Additional Information on MASL project goals

1) Provision of medical and other support for women with vesico-vaginal fistula (VVF).

2) Reducing maternal mortality.

3) Provision of support to people affected by HIV/AIDS.

4) Facilitating access to treatment for unusual conditions

 

Support for women with vesico-vaginal fistula (VVF)

United Nations agencies have sounded what they call a 'global alarm' about this condition which condemns women to a life of ill-health, solitude and despair, often driving them and their children into deep poverty. As Dr McColl, former head surgeon at Guy's Hospital in London who has carried out VVF repairs in Sierra Leone, explains: 'The women realise that if they drink less they will leak less, so they become dehydrated and are then susceptible to infections.

If they don't die of that, they may find the whole thing completely intolerable, and take their own lives. We're not sure about how many do this, but we keep hearing about it, and in terms of the numbers of people with this condition, it may well be that tens of thousands of them are committing suicide' .

It costs only about £100 to carry out fistula surgery, but Elizabeth Hunter of Mercy Ships, a mobile mission hospital that recently carried out about ninety such operations in Sierra Leone, says that at the present rate it would take 50 years to repair just the existing cases . In March 2005 Mercy Ships established a permanent clinic in Freetown, with two dedicated surgeons, to carry out VVF surgeries. It is likely that some of the worst violations of the decade-long conflict, including the large number of girls and women forced into sexual slavery and the widespread use of rape as a weapon of war, have resulted in high numbers of VVF among those women and girls who survived their ordeal.

MASL intends to:

  • Carry out a review of medical support available for women affected by VVF;
  • Identify ways in which the current services can be expanded;
  • Develop a strategy, including the identification and coordination of personnel and resources, with the aim of carrying out an additional 500 VVF repairs a year by the end of 2007
    (This may for example include funding a clinic attached to a hospital, arranging for volunteer surgeons to spend short periods in Sierra Leone, to carry out operations and train medical personnel)
  • Pre and post-operative counselling will be provided and supported, through a local women's NGO Amazonian Initiative Movement, with whom MASL has a close working relationship.

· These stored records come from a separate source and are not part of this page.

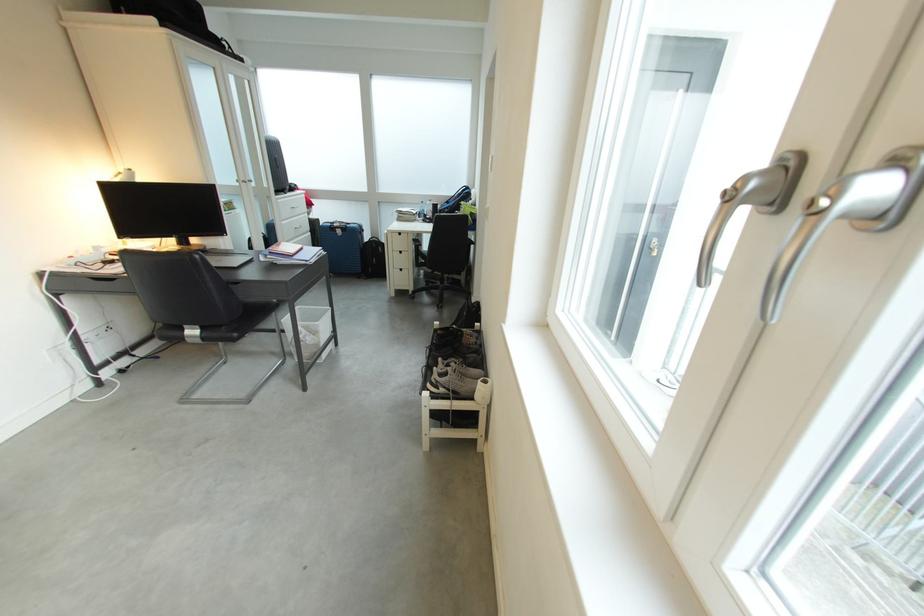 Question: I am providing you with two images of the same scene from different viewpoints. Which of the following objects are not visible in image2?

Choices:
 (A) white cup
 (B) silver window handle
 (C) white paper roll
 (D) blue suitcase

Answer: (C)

Reducing maternal mortality: support to the expansion of maternal health services As detailed, Sierra Leone has the worst maternal mortality rates globally. Only 42% of births in Sierra Leone are attended by trained personnel and, set in the context of entrenched poverty, poor transport systems and low knowledge levels, each pregnancy and birth is a risky and potentially fatal experience for thousands of women each year. Healthy women die in the prime of their lives - women upon whom young and old may depend. The consequences of maternal mortality are wide-ranging and long-term. It is, as UNICEF points out,

'the most neglected tragedy of our times'.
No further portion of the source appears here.